Произнося это предсказание, настоятельница немедленно почувствовала к Козетте особенное расположение и приняла ее бесплатной пансионеркой из милости.
Это совершенно логично. Ничего не значит, что нет зеркала в монастыре; у женщин тонкое чутье насчет своей наружности; девушки, которые чувствуют, что они красивы, неохотно постригаются в монахини, и так как призвание находится в обратной пропорции с красотой, то на дурных больше надеются, чем на хорошеньких. Отсюда и происходит решительная склонность к дурнушкам.
Все это приключение возвеличило добряка Фошлевана; он одержал тройной успех: перед Жаном Вальжаном, которого спас и приютил, перед могильщиком Грибье, который рассуждал про себя: он уберег меня от штрафа, и, наконец, в глазах монастыря, который, сохранив, благодаря ему, останки матери Крусификсион под престолом, обошел Цезаря и угодил Богу.
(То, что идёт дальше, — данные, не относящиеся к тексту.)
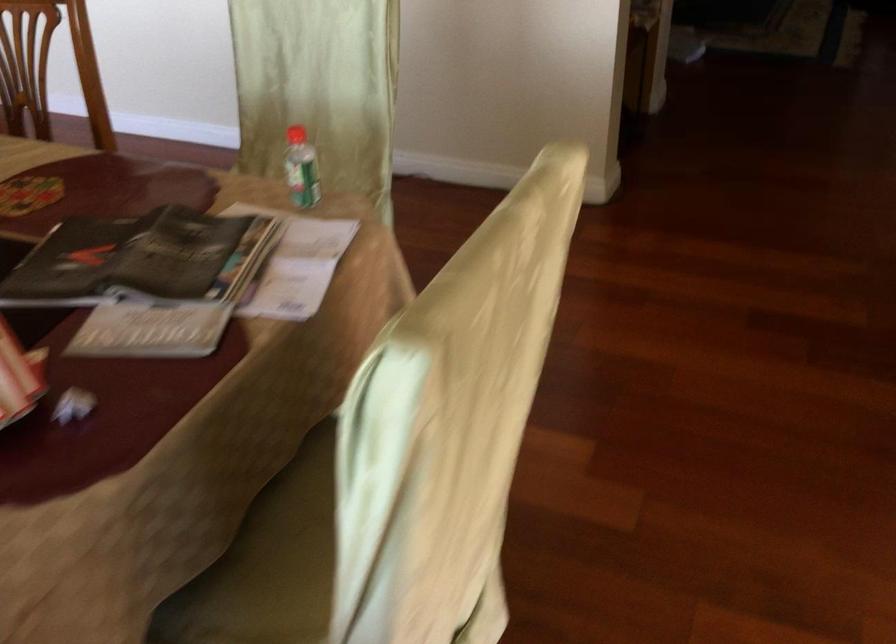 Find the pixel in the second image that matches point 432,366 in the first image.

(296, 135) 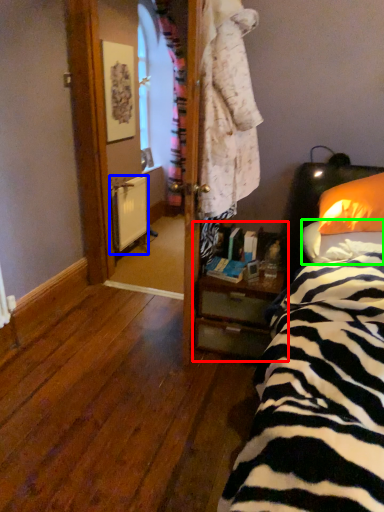 Question: Considering the real-world distances, which object is closest to nightstand (highlighted by a red box)? radiator (highlighted by a blue box) or pillow (highlighted by a green box).

Choices:
 (A) radiator
 (B) pillow

Answer: (B) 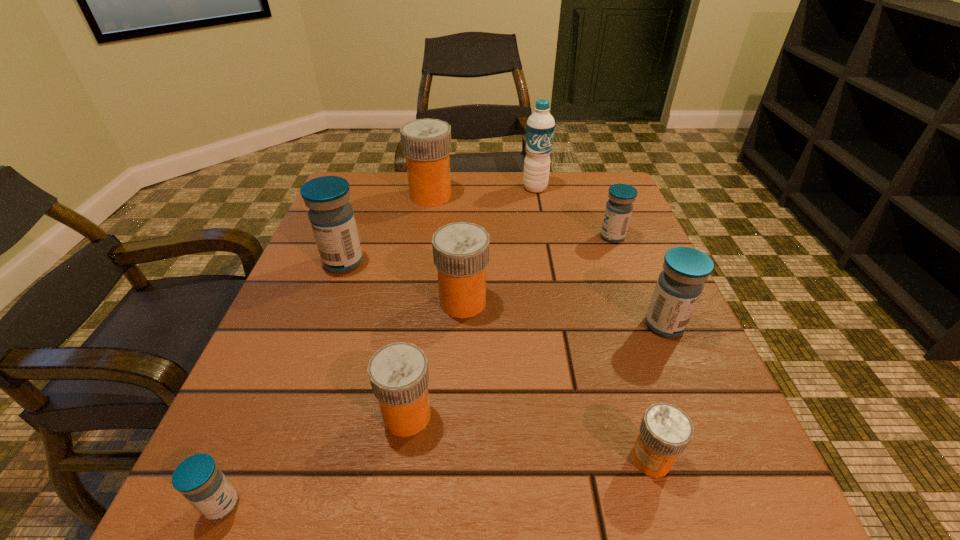 Identify which blue medicine is the second closest to the second smallest orange medicine. Please provide its 2D coordinates. Your answer should be formatted as a tuple, i.e. [(x, y)], where the tuple contains the x and y coordinates of a point satisfying the conditions above.

[(332, 219)]

Locate an element on the screen. blue medicine that is the closest to the smallest orange medicine is located at coordinates (681, 282).

Find the location of a particular element. free region that satisfies the following two spatial constraints: 1. on the label of the tallest object; 2. on the label side of the second farthest orange medicine is located at coordinates (556, 302).

The width and height of the screenshot is (960, 540). What are the coordinates of `vacant space that satisfies the following two spatial constraints: 1. on the label side of the second biggest orange medicine; 2. on the right side of the second biggest blue medicine` in the screenshot? It's located at (462, 325).

Where is `vacant space that satisfies the following two spatial constraints: 1. on the label of the sixth object from left to right; 2. on the left side of the second biggest blue medicine`? This screenshot has width=960, height=540. vacant space that satisfies the following two spatial constraints: 1. on the label of the sixth object from left to right; 2. on the left side of the second biggest blue medicine is located at coordinates (561, 325).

Гроб с умершей остался в Малом Пикпюсе, а гроб пустой захоронен на Вожирарском кладбище; конечно, это глубоко потрясло общественный порядок, но никто этого не заметил. Что касается Фошлевана, то монастырь почувствовал к нему великую благодарность. Фошлеван стал драгоценнейшим слугой и лучшим из садовников. При следующем посещении архиепископа настоятельница рассказала обо всем его преосвященству, как бы исповедуясь и вместе с тем слегка хвастаясь. Архиепископ затем потихоньку и с одобрением поведал историю господину Ватилю, духовнику его высочества, а впоследствии архиепископу реймскому и кардиналу. Слава Фошлевана разнеслась далеко и дошла до Рима. У нас было перед глазами письмо, написанное тогдашним папой, Львом XII, одному из своих родственников, нунцию в Париже; в этом письме встречаются следующие строки: «Говорят, есть в одном из парижских монастырей превосходный садовник и святой человек, по имени Фован». Однако эта слава не дошла до самого Фошлевана в его хижине; он продолжал прививать свои деревья, продолжал полоть и закрывать рогожами свои дынные парники, нисколько не подозревая о своих достоинствах и святости. Он столь же мало сознавал свою славу, сколько какой-нибудь дургамский или серрейский бык, портрет которого появляется в «Иллюстрированных лондонских новостях» с надписью: «Бык, получивший приз на выставке рогатого скота».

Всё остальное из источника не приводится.